Data Block Start

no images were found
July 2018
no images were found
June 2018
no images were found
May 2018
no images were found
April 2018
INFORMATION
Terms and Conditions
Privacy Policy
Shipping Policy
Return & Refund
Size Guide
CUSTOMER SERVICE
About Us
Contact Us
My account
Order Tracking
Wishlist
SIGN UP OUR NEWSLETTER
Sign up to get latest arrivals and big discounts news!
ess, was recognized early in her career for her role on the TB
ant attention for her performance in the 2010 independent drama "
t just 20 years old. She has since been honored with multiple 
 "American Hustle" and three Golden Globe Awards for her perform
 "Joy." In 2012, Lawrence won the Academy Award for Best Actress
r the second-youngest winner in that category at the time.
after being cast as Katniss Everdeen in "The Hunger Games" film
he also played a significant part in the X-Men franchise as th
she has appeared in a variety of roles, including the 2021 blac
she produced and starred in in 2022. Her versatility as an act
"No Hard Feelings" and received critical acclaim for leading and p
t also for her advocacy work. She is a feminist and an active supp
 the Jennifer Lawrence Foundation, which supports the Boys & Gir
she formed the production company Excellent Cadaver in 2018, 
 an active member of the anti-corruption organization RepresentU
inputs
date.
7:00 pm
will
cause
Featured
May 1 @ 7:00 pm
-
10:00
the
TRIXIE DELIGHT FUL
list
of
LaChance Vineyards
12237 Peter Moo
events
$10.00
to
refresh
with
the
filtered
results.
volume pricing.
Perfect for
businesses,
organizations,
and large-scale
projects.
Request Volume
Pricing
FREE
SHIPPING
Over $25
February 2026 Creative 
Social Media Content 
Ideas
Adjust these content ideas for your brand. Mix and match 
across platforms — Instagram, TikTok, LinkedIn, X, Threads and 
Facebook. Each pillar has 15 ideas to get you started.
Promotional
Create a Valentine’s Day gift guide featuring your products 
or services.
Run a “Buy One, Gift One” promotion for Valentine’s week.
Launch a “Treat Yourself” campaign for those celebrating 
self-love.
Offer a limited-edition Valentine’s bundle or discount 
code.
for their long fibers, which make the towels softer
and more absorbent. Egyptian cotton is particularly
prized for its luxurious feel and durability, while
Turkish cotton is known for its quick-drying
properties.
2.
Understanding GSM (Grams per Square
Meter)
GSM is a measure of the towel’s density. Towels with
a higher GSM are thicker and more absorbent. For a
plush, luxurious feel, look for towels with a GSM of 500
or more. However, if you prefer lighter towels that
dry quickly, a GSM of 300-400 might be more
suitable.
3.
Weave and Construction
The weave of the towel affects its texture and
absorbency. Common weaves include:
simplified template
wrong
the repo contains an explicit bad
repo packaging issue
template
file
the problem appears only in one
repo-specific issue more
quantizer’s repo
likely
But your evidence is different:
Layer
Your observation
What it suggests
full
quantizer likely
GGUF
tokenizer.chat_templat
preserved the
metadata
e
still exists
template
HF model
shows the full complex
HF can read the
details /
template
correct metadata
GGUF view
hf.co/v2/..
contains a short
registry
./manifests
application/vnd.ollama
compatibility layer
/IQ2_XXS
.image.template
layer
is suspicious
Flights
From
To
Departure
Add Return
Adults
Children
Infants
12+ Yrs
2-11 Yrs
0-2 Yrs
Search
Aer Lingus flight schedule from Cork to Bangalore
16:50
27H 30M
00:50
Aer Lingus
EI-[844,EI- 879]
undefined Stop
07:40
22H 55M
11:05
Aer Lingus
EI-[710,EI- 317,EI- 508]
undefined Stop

Data Block End
Data Block Start

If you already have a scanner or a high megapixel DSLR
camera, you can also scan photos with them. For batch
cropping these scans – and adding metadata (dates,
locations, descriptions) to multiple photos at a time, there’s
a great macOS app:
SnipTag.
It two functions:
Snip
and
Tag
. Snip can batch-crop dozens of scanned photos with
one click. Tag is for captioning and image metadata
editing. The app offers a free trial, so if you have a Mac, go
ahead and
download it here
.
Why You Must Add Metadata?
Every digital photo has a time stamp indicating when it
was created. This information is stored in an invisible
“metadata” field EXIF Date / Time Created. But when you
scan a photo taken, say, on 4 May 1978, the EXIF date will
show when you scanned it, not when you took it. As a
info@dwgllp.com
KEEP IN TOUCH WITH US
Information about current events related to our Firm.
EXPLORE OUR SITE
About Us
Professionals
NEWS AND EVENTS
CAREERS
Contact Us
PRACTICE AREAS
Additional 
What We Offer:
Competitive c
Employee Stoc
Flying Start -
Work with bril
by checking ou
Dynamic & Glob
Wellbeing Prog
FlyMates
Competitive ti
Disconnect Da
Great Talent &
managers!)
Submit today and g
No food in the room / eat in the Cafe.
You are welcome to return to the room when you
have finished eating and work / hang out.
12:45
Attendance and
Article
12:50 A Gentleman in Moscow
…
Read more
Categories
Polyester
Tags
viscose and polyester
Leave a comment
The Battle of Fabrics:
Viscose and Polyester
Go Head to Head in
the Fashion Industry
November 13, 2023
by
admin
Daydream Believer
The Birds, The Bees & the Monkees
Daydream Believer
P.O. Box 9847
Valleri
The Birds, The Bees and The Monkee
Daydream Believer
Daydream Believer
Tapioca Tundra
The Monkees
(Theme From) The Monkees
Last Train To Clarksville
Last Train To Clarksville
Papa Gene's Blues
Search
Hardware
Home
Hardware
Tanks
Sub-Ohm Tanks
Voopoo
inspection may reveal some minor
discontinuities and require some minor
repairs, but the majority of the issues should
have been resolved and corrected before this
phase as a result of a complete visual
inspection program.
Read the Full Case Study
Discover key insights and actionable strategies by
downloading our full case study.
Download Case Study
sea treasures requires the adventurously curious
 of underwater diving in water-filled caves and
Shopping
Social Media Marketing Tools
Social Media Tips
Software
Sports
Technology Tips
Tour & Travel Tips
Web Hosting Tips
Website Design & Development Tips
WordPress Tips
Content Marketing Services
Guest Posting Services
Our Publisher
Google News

Data Block End

• **What you need to do**:
Starting at the line above that contains "Return & Refund", write out each line exactly until the line that contains "12237 Peter Moo" has been written, and stop there.

• **Response to this task**:
Return & Refund
Size Guide
CUSTOMER SERVICE
About Us
Contact Us
My account
Order Tracking
Wishlist
SIGN UP OUR NEWSLETTER
Sign up to get latest arrivals and big discounts news!
ess, was recognized early in her career for her role on the TB
ant attention for her performance in the 2010 independent drama "
t just 20 years old. She has since been honored with multiple 
 "American Hustle" and three Golden Globe Awards for her perform
 "Joy." In 2012, Lawrence won the Academy Award for Best Actress
r the second-youngest winner in that category at the time.
after being cast as Katniss Everdeen in "The Hunger Games" film
he also played a significant part in the X-Men franchise as th
she has appeared in a variety of roles, including the 2021 blac
she produced and starred in in 2022. Her versatility as an act
"No Hard Feelings" and received critical acclaim for leading and p
t also for her advocacy work. She is a feminist and an active supp
 the Jennifer Lawrence Foundation, which supports the Boys & Gir
she formed the production company Excellent Cadaver in 2018, 
 an active member of the anti-corruption organization RepresentU
inputs
date.
7:00 pm
will
cause
Featured
May 1 @ 7:00 pm
-
10:00
the
TRIXIE DELIGHT FUL
list
of
LaChance Vineyards
12237 Peter Moo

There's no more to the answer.